Il a toujours eu une idée derrière la tête. Une idée, petite et jolie, une idée un peu folle. Pas une obsession, pas une idée fixe, rien de lourd ni d’encombrant. Une douce idée, qui souriait sans s’imposer. Alors pour garder son idée au chaud, il portait toujours un bonnet, un chapeau, une chapka, une casquette, voire un simple mouchoir noué aux quatre coins quand l’été se faisait torride. 

Il ne se découvrait jamais. Jamais et devant personne. Fier. Mais pas pour autant irrespectueux. Simplement, ôter son chapeau et avoir de l’estime pour quelqu’un, il ne voyait pas le rapport. Par exemple il avait du respect pour l’hiver qui vous transit et vous gèle d’un souffle. Face à lui, se découvrir aurait été une erreur. Fatale. Alors il restait couvert, prenant soin des pensées qui vivaient sous son crâne à la manière d’une poule couvant ses poussins. 

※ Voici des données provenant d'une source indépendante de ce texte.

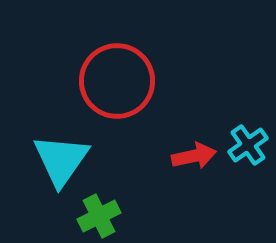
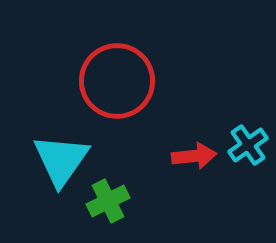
red arrow: rotated 6 degrees clockwise
green cross: moved 9 px right, 15 px up
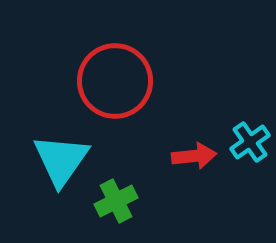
red circle: moved 2 px left
cyan cross: moved 2 px right, 3 px up
green cross: moved 8 px right
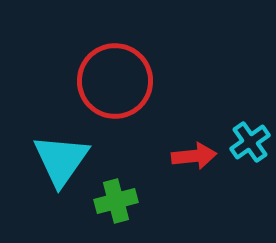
green cross: rotated 12 degrees clockwise
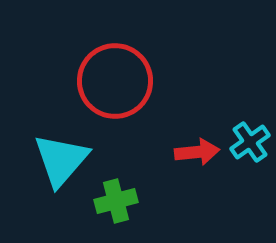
red arrow: moved 3 px right, 4 px up
cyan triangle: rotated 6 degrees clockwise
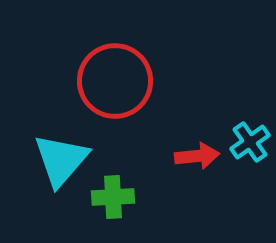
red arrow: moved 4 px down
green cross: moved 3 px left, 4 px up; rotated 12 degrees clockwise
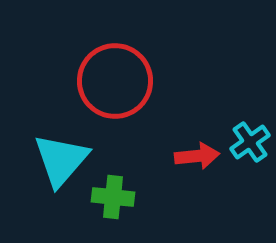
green cross: rotated 9 degrees clockwise
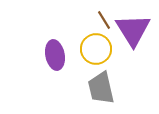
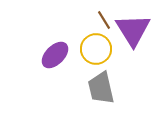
purple ellipse: rotated 56 degrees clockwise
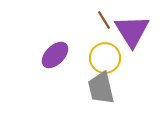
purple triangle: moved 1 px left, 1 px down
yellow circle: moved 9 px right, 9 px down
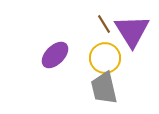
brown line: moved 4 px down
gray trapezoid: moved 3 px right
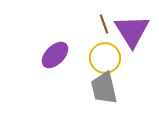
brown line: rotated 12 degrees clockwise
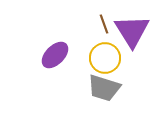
gray trapezoid: rotated 60 degrees counterclockwise
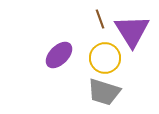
brown line: moved 4 px left, 5 px up
purple ellipse: moved 4 px right
gray trapezoid: moved 4 px down
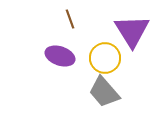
brown line: moved 30 px left
purple ellipse: moved 1 px right, 1 px down; rotated 64 degrees clockwise
gray trapezoid: rotated 32 degrees clockwise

Des couvre-chefs, il en avait beaucoup. Pour un nomade c’était un luxe. Tous emmaillotés dans ce grand drap blanc qu’il accrochait parfois entre deux arbres une fois les chapeaux rangés à l’abri. Deux de ces chapeaux lui étaient particulièrement chers. Tout d’abord le chapeau traditionnel. En feutre bien épais, il n’aurait jamais laissé passer un souffle d’humidité. Toujours chaud, protecteur et imperméable même sous les trombes d’eau de l’automne et les tempêtes de neige de l’hiver. Fidèle et docile, adapté à sa tête comme une seconde peau sur son crâne. Le rabat à l’arrière lui protégeait la nuque avec une efficacité de louve défendant ses petits et sur le devant, les oreilles lui donnaient dans le noir une allure de renard. Ensuite son deuxième chapeau préféré était un cadeau. Cadeau d’un Canadien venu voir si l’hiver était plus rude et les forêts plus sauvages de l’autre côté du pôle. L’homme du Nord-Est et l’homme du Nord-Ouest avaient passé ensemble une saison entière à chasser le jour et à raconter autour du feu la nuit. Au moment de ses séparer, le Canadien avait regardé le ciel, le soleil qui brillait, les bourgeons prêts à éclater, il avait tendu l’oreille pour entendre le ruisseau redevenu pétillant et il avait ôté son bonnet de fourrure pour le lui donner. Souvenir.

C’est aussi depuis ce jour de la séparation avec son ami canadien que sa petite idée a commencé à devenir une belle aventure. Une première histoire d’animaux, de froid et de courage qu’il racontait avec ses mains faisant des ombres sur la grande toile blanche du drap à chapeaux, le soir au coin du feu. Les doigts rassemblés pour le museau du loup, l’index fléchi pour les oreilles, puis les doigts dressés pour la ramure des rennes, son chapeau devenait un abri et on partait à l’aventure portés par sa voix et guidés par ses mains. Le spectacle s’arrêtait quand le feu baissait, quand tout le monde était prêt à rejoindre dans le sommeil les animaux de la forêt qu’il avait sortis de son bonnet. D’année en année, les histoires étaient toujours plus nombreuses, les animaux et les personnages qu’il faisait naître de ses mains, plus abondants, plus délicats, plus émouvants. Mais si, grâce aux chapeaux, le froid avait toujours épargné ses pensées, les années pesaient de plus en plus lourd sur ses épaules et sur son dos. Ses doigts devenus minces disaient mieux la disette que le festin sur les toiles autour des feux. Ses animaux animés étaient plus contemplatifs, moins aventureux, plus rêveurs.
Un jour on retrouva tous ses chapeaux alignés sur un tronc. Il n’en manquait pas un. Chapeaux d’été, chapeaux d’hiver, en peau, en fourrure, en tissus ou en laine, tous étaient là. Offerts. Mais lui, on ne le retrouva pas.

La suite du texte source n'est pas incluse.